A letter from the mid-20th century written by a Horton...

A letter from the mid-20th century written by a Horton family ancestor found in a secet compartment of an antique desk at the Cutchogue-New Suffolk Historical Council on Monday. Credit: Randee Daddona

As an expert in antique furniture, Colette Gilbert McClain looks for the devil in the details.

Where others may see an old desk as simply a piece of wood, she’s attuned to pick out the stories it may hold: an ashy mark from a candle snuffed out, calligraphy ink spills in the grain.

It’s why she took particular interest in a cherrywood slant desk that dates to the 1700s on a recent tour of the Wickham farmhouse on the village green in Cutchogue, ultimately uncovering a decades-old letter in a hidden compartment.

Written in the mid-20th century and signed Aunt Jo Cornell Horton, the note tells the history of the desk, which was passed down within the Horton family, an early English founding family in Southold. The letter marks a fascinating discovery for local historians and is stirring debate over family folklore and fact.

Explaining how the letter was found, McClain, 60, recalled that she asked Mark MacNish, executive director of the Cutchogue-New Suffolk Historical Council, to open the desk's writing surface during the tour of the farmhouse. She then traced her finger along what looked like a decorative Grecian column. Out slid a thin wooden panel containing an envelope.

“When you look at 18th century furniture, these pieces were meant to be handed down to future generations,” McClain, a Southampton resident and former curator of education at East Hampton Historical Society explained, adding that the compartments were often used to conceal love letters and family heirlooms. “You didn’t really have a centralized banking system, so you’d hide things — important documents, jewelry, gold, silver, money in these heavy pieces.”

MacNish said: “For an organization like us, this was better than a love letter.”

Mark MacNish of the Cutchogue-New Suffolk Historical Council and historian...

Mark MacNish of the Cutchogue-New Suffolk Historical Council and historian Colette Gilbert McClain with the 18th century Horton Desk at the council on Monday. Credit: Randee Daddona

The letter says that the desk belonged to William Burnette Horton, who owned a farm in Cutchogue extending to the Peconic Bay before leaving in “1830 or thereabouts” for Andersonville, Georgia, to operate “a plantation with slaves until the Civil War was over” and then returning to the North Fork. The desk continued to be passed down until 2011, when Curtis Wells Horton II donated the desk to the historical council.

The letter's discovery piqued the interest of Southold historian Amy Folk, who has been researching the history of slavery as part of the North Fork project with several others for the last four years.

“My first instinct was to research it,” Folk said. Her research led her down a path of genealogy and census data that challenges the historical accuracy of the letter.

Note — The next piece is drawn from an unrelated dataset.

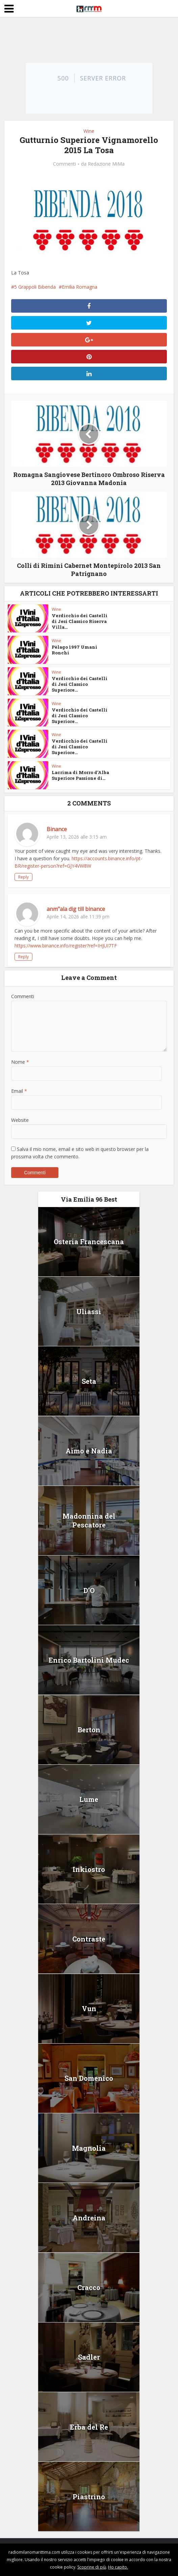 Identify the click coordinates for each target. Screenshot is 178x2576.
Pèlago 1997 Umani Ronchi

Though a national slave schedule from 1850 shows a William B. Horton lived in Georgia and owned three slaves, Folk’s research indicates that he might actually be William Brinson Horton, not William Burnette Horton from Southold.

“The author would have been going off of their family's history as she knew it,” Folk explained, describing the letter as “problematic" to that version of history.

"She wouldn’t have had the ability to do that kind of intense research that we can [do] now online,” Folk said.

Despite the historical ambiguity, MacNish still reveres the letter for its significance.

“Provenance attached to an item is very important," said MacNish, referring to any records of ownership for an antique. "It makes the piece come alive, and gives us points for further research."

McClain concurred that the questions are valid, since the account didn’t come from a primary source.

“But now we have names. And because we have names, we have access to history,” she said.

Names, and interesting details to weave into tours of the pre-Revolutionary era farmhouse. “If I didn’t touch it, it might have been hidden for another 60 years.”

LOCAL HISTORY

• The Wickham Farmhouse was originally built along Route 25 in 1704 and was donated to the historical council in 1965.

• The desk is estimated to have been constructed between 1740 and 1790.

• Since taking the helm, MacNish said he wants to tell a more complete version of local history. He recently installed a sign on the property to honor Keturah, a woman who was enslaved in Cutchogue in the 19th century.